L’Arlecchino dell’Arte

Il gioco dei contrari nella pittura di Pablo Picasso

“ In arte non vi è progresso né evoluzione: l’esempio del passato è efficace quanto la modernità e può essere ripresa senza per forza divenire accademico”.

Il 17 febbraio 1917 Pablo Picasso si recò a Roma assieme al caro amico Jean Cocteau per collaborare alla realizzazione della Parade, il primo balletto cubista di Sergej Diaghilev.

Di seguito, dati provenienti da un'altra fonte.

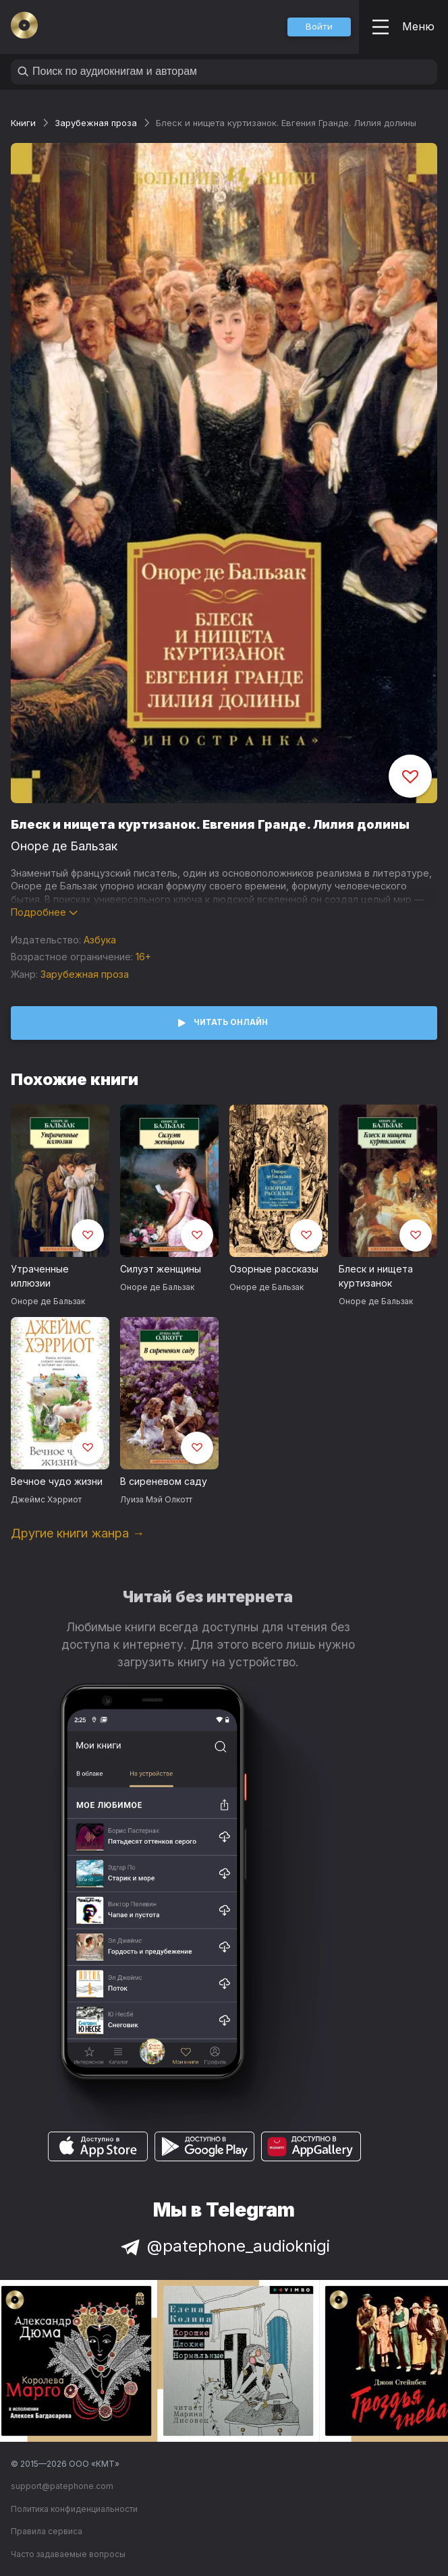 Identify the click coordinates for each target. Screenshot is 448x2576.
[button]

Il soggiorno romano cambiò la sua vita, sia dal punto di vista personale — qui conobbe la sua futura moglie Olga Koklova — che da quello lavorativo, poiché poté confrontarsi con la maestosità della città eterna, che lo portò ad affrontare uno dei “dilemmi” che ciclicamente ha colpito molti artisti: il rapporto con il passato e con il classico. La citazione può essere vista come la linea guida che ha condotto alla scelta dei quadri che sono esposti alla mostra romana sul celebre maestro spagnolo, ospitata nello spazio espositivo del Museo del Vittoriano. Centottanta opere realizzate nel ventennio tra il 1917 e il 1937, ognuna diversa dall’altra, testimonianza di come il maestro, all’apice della sua forza creativa, riuscì contemporaneamente ad utilizzare diversi stili: cubista, neoclassicista, surrealista, ed espressionista. Una capacità unica di reinventarsi, che è alla base stessa del titolo dell’esposizione: L’Arlecchino dell’Arte, un gioco dei contrari tipico della Commedia teatrale, una maschera che ogni volta può prendere le sembianze che vuole.

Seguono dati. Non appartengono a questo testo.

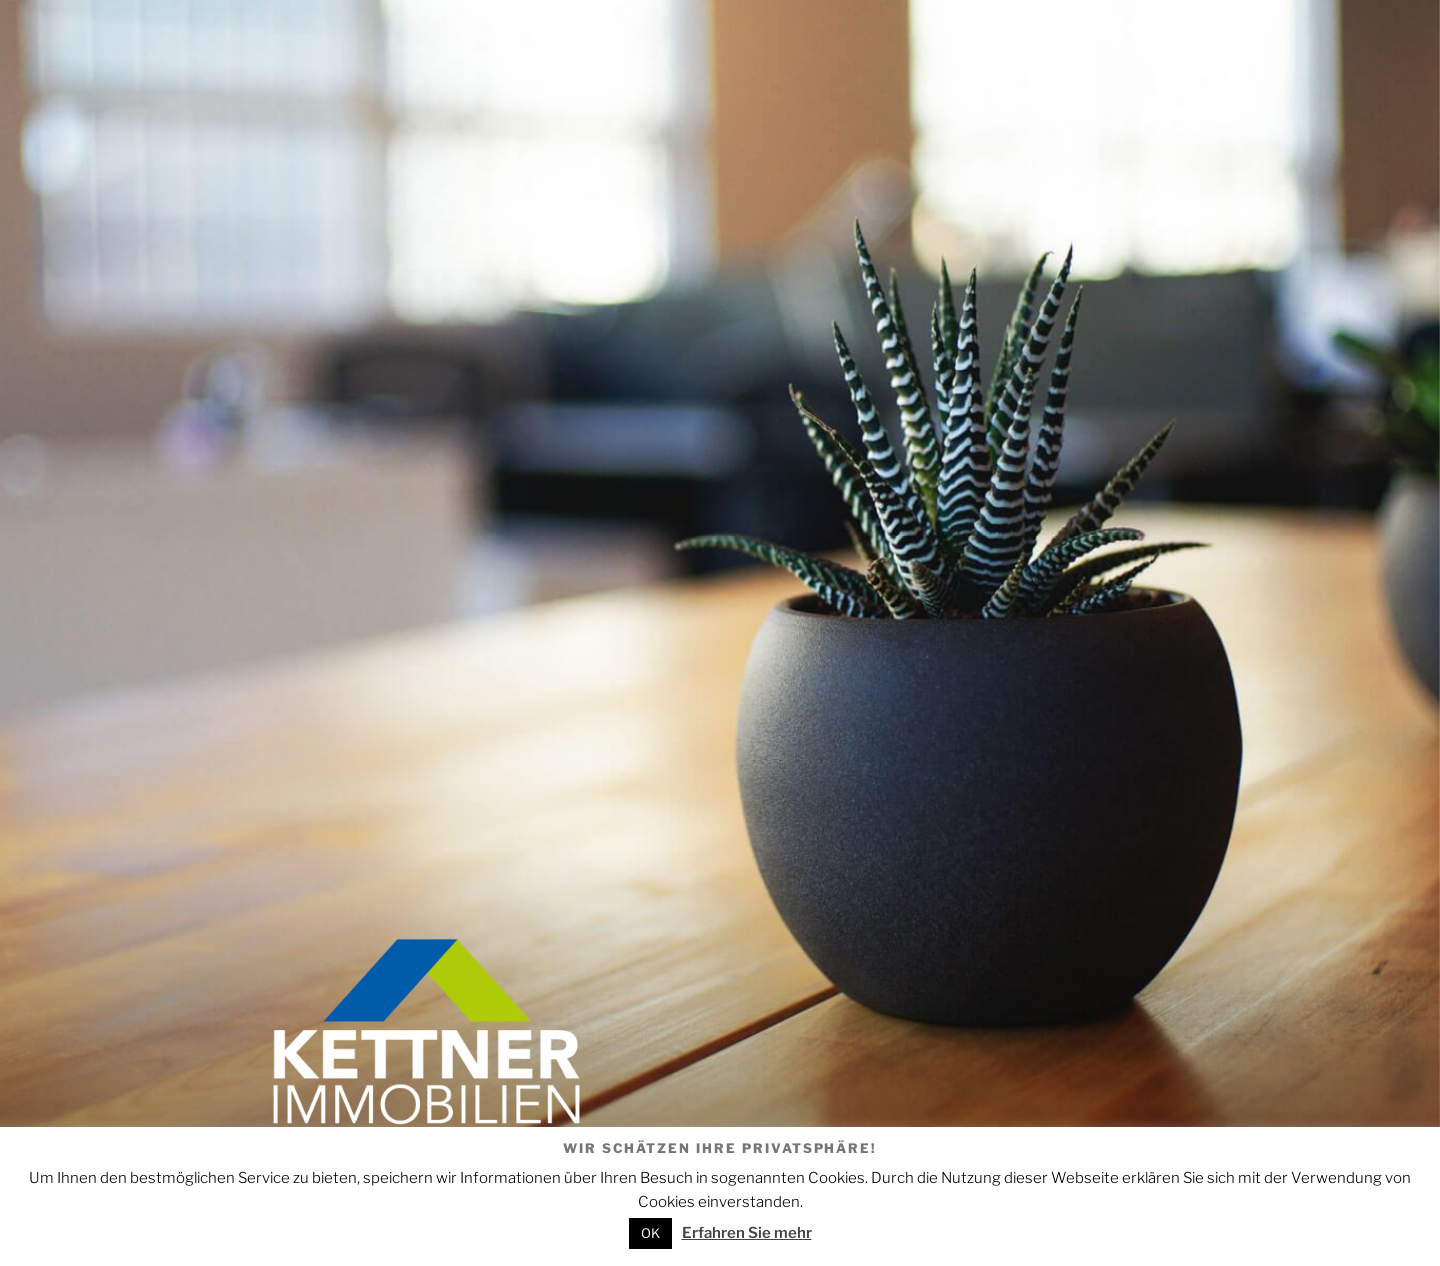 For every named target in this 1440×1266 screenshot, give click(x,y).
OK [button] (650, 1233)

Un omaggio alla nostra terra è l’ opera L’Italiana (1917) che è tornata in patria, eccezionalmente per questa occasione, dopo circa novant’anni. Una rappresentazione unica della “tipica” donna ciociara, un abito di campagna, un cesto e lo sfondo animato dal “cupolone”, una interpretazione dell’Italia secondo gli occhi del maestro.
Gli anni tra le due guerre portarono Picasso oltre che a confrontarsi con diversi stili — infatti si può vedere in delle opere il richiamo manifesto ad alcuni suoi colleghi dell’epoca, Matisse, Magritte, De Chirico —, anche ad indagare diverse tematiche. Proprio questa sua poliedricità artistica rende straordinario l’obiettivo dell’esposizione: mostrare un altro Picasso, non quello che comunemente si conosce: in alcune opere si vede immediatamente la sua mano, l’originalità di visione, la potenza coloristica, la frammentazione delle immagini, mentre in altre, invece, si è completamente spiazzati, spaesati, percependo altre visuali, altre tecniche,  mostranti, più delle altre,  la  genialità di Picasso.
Sicuramente tra le opere che sono esposte in mostra quelle che creano maggior smarrimento sono legate alla fase neoclassica, come L’Arlecchino, del 1917, o Donna che legge del 1920, che non sembrano assolutamente opere del maestro.
Il periodo tra le due guerre fu portatore in Picasso di sentimenti contradditori che hanno condotto a tematiche tra le più varie: lo svago, il desiderio di evasione e di spensieratezza,  il tentativo di guardare avanti e nutrire ottimismo sul futuro. Queste emozioni guidarono la realizzazione di opere come Donna sdraiata sulla spiaggia sotto il sole (1932) o altre immagini di bagnanti che giocano. Altre, invece, sono legate più al suo vissuto, al mondo dell’arte, come Lo Studio (1934), dove c’è un pittore intento a rappresentare una modella nell’atelier.
Straordinaria è la capacità di lavorare in serie su medesimi soggetti, riuscendo però a non fare mai un dipinto uguale all’altro; le nature morte, donne che leggono i libri, realizzate in brevissimo tempo l’una dall’altra, colpiscono perché non mostrano niente di simile tra loro.
La mostra si chiude con immagini legate al dolore, alla sofferenza, al sentimento di oppressione, non solo dovuto alle guerre mondiali, una in via di conclusione e l’altra alle porte, ma anche per la difficile condizione della Spagna alle prese con la guerra civile. Protagoniste assolute sono le straordinarie immagini che anticipano l’esecuzione di una delle opere più celebri del maestro, Guernica: una serie di donne che piangono, manifestanti il dolore e l’angoscia di quel periodo, capaci di veicolare quelle sensazioni, trasmettendo a chi osserva  il turbamento dell’animo.
Questa esposizione dona valore aggiunto alla narrazione e alla conoscenza di uno dei maestri più studiati e, per questo, conosciuti del Novecento, dimostrando come si può e si devono sempre trovare nuovi punti di vista e spunti nel narrare la storia dell’arte.